Ces deux prises interviennent après un appel, la semaine dernière, du Conseil de sécurité de l’Onu, au cessez-le-feu dans cette région troublée depuis le génocide au Rwanda. Le Conseil de sécurité a également condamné les récents propos du chef rebelle, Laurent Nkunda, appelant à un soulèvement national. Le Conseil a « exprimé sa profonde préoccupation face au regain de violence » dans l’est de la RDC et « aux conséquences qui pourraient s’ensuivre pour la région ». Réaffirmant que la souveraineté et l’intégrité territoriale de la RDC doivent être respectées, le Conseil a à nouveau demandé à tous les groupes armés « de déposer immédiatement les armes et de se présenter sans plus tarder et sans conditions préalables aux autorités congolaises et à la Mission de l’Onu en RDC (Monuc) en vue de leur désarmement, rapatriement, réinstallation ou réintégration ». Par ailleurs, le Conseil a « engagé les gouvernements de la RDC et du Rwanda à s’efforcer d’urgence de régler leurs différends ».

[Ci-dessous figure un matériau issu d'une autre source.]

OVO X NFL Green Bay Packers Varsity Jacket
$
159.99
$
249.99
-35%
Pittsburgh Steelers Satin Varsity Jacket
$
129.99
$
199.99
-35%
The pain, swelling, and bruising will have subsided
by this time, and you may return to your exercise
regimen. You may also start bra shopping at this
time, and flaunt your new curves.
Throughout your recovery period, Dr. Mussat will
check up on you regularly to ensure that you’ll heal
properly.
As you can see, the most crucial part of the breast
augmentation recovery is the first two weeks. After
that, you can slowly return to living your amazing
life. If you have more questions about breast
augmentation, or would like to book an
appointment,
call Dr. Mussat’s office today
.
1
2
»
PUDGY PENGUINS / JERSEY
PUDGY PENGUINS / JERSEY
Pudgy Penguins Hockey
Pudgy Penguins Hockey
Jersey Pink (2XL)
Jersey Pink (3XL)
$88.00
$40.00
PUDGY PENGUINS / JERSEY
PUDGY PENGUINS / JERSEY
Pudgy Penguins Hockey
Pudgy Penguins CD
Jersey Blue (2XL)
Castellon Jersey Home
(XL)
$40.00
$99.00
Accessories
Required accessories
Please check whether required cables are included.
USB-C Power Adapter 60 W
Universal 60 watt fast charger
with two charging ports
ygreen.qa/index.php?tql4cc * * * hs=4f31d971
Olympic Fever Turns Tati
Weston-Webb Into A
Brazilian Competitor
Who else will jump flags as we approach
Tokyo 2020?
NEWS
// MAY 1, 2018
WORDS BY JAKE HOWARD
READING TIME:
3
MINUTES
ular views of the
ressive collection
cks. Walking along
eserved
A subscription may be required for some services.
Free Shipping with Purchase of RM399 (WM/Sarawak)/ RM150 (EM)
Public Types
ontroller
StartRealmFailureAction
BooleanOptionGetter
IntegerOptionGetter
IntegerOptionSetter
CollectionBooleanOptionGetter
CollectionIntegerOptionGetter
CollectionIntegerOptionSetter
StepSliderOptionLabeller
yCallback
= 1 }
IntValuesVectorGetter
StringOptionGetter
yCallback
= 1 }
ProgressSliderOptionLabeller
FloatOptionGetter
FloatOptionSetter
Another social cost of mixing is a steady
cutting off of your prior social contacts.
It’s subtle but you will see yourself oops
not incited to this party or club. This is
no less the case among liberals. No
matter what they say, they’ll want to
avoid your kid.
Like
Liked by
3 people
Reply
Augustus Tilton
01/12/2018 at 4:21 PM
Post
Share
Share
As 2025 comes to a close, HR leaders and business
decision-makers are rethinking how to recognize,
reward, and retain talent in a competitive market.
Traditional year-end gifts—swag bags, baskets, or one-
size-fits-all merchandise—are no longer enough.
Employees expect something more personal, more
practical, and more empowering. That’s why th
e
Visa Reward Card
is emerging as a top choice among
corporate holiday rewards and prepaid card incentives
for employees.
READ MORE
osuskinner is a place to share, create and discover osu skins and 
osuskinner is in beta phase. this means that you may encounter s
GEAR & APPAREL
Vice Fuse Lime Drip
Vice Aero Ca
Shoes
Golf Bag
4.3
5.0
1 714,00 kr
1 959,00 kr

Depuis leur reprise le 28 août en violation d’un accord de paix signé à Goma en janvier, les combats entre le CNDP et l’armée dans le Nord-Kivu ont poussé quelque 200 000 personnes de plus à fuir leur maison, selon le Programme Alimentaire Mondial (PAM). Cela porte à un total de personnes déplacées dans cette seule province, compris entre 1,4 et 2 millions.